:: WHAT IS REQUIRED ::
Please output exactly the lines below, starting at the line that has "Buitenmaat: 398 x 248 x 44 mm" and ending at the line that has "MiB | GZIP: On", both included; leave out all pictures and include nothing else.

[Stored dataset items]
....
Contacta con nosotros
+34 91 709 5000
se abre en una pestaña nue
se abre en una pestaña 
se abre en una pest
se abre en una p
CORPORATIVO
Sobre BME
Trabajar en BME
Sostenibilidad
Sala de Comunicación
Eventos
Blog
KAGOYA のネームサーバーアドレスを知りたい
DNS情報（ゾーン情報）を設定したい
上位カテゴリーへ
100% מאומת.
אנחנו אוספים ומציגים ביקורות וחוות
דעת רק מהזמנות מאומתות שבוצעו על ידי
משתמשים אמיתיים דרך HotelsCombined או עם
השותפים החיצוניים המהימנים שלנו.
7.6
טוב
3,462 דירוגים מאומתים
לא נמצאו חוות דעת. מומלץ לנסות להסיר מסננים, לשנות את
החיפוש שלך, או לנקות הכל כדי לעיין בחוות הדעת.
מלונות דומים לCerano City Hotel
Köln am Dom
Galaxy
....
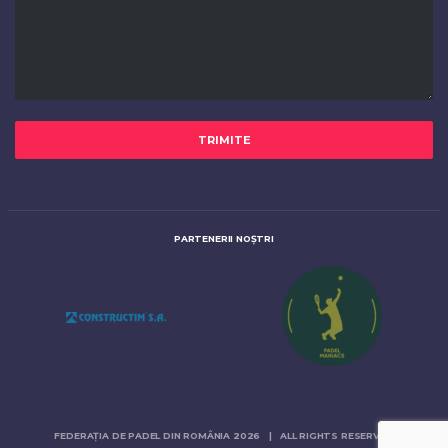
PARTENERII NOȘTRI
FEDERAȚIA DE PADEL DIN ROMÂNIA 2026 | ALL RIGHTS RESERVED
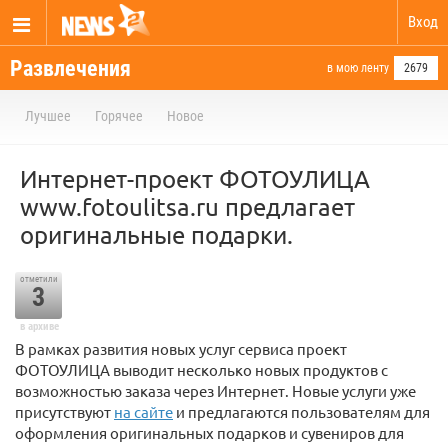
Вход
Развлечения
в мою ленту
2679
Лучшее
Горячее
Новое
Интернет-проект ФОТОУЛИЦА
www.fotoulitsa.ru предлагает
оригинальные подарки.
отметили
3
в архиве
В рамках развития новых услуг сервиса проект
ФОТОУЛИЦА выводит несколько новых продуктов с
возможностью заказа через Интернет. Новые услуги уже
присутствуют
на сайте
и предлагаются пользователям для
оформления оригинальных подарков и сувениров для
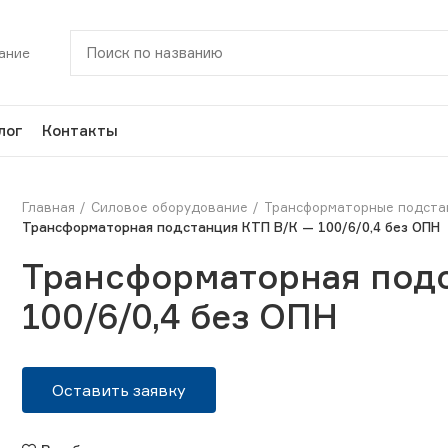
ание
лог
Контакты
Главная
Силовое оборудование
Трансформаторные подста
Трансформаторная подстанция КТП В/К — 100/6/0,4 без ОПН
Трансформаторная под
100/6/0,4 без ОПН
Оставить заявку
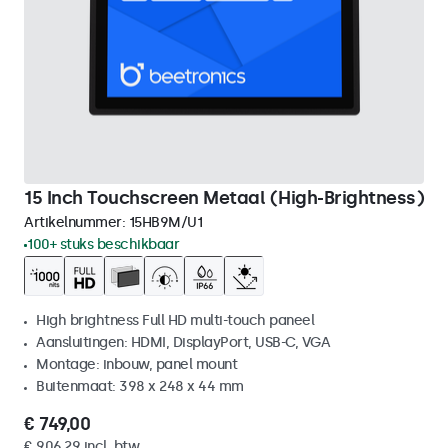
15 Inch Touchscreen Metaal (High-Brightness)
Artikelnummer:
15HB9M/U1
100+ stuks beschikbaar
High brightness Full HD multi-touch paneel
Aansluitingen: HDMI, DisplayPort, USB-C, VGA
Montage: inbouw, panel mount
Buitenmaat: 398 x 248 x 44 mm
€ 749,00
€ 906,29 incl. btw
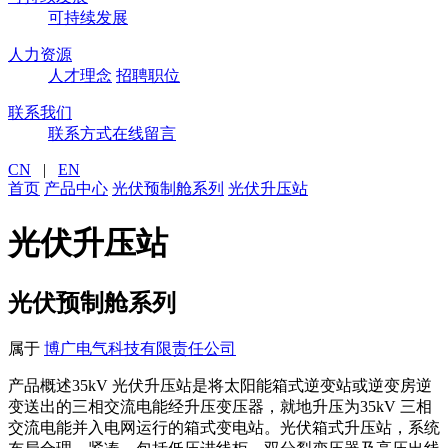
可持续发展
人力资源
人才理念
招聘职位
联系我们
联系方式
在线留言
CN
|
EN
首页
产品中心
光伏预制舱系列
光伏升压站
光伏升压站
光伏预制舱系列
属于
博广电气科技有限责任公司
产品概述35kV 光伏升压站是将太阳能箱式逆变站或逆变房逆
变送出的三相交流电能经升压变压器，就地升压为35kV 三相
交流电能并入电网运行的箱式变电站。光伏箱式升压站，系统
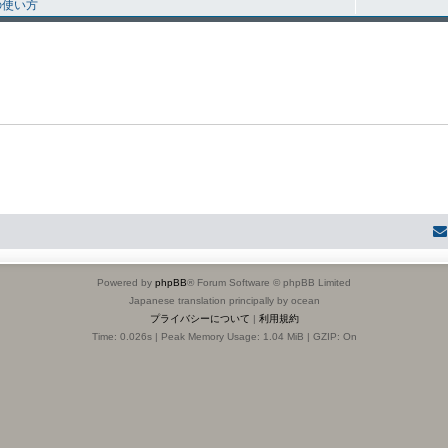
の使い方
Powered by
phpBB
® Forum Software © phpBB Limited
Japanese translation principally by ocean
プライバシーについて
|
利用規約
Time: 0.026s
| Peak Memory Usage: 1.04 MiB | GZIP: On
....
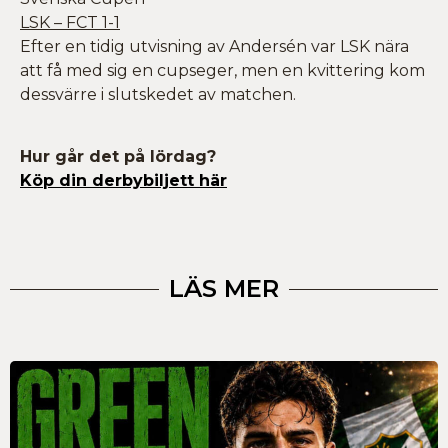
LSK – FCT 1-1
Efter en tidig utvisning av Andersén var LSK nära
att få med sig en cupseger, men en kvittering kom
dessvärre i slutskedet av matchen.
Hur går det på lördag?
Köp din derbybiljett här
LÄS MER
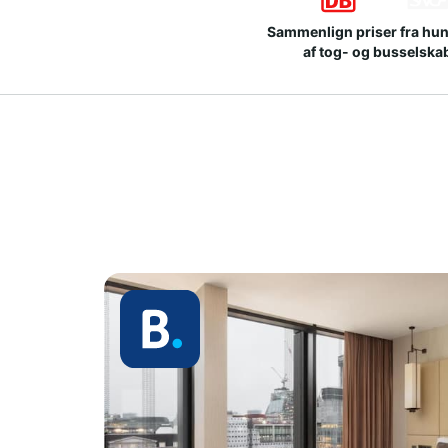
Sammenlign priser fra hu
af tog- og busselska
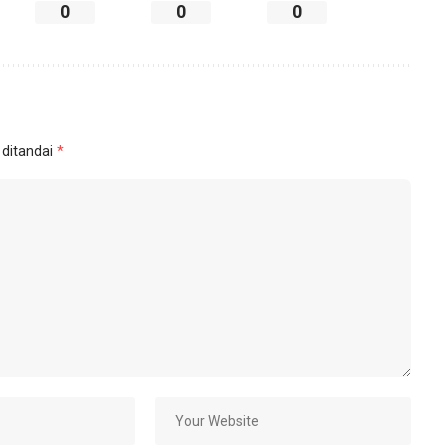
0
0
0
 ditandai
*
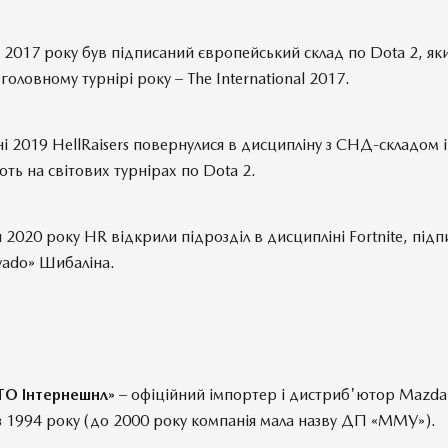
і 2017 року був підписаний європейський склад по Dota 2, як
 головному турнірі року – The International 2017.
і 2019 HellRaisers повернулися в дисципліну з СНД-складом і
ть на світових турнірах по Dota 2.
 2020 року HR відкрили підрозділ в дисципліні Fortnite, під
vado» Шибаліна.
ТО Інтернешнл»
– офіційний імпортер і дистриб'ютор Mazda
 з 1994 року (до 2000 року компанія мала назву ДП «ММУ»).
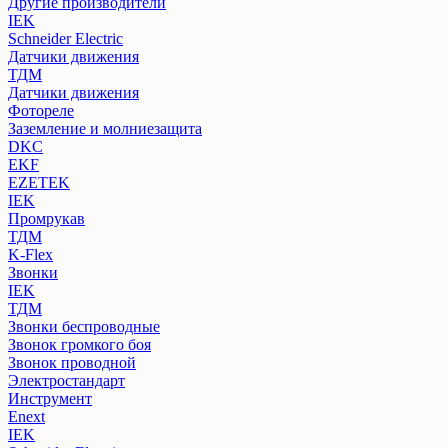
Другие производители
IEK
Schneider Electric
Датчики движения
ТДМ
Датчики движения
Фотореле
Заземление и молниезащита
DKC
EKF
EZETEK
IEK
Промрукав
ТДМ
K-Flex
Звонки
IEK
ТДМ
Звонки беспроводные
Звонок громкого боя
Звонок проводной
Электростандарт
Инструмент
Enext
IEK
....
:: WRITTEN SOLUTION ::
Buitenmaat: 398 x 248 x 44 mm
€ 749,00
€ 906,29 incl. btw
可持续发展
人力资源
人才理念
招聘职位
联系我们
联系方式
在线留言
CN
|
EN
首页
产品中心
光伏预制舱系列
光伏升压站
光伏升压站
光伏预制舱系列
属于
博广电气科技有限责任公司
产品概述35kV 光伏升压站是将太阳能箱式逆变站或逆变房逆
变送出的三相交流电能经升压变压器，就地升压为35kV 三相
交流电能并入电网运行的箱式变电站。光伏箱式升压站，系统
の使い方
Powered by
phpBB
® Forum Software © phpBB Limited
Japanese translation principally by ocean
プライバシーについて
|
利用規約
Time: 0.026s
| Peak Memory Usage: 1.04 MiB | GZIP: On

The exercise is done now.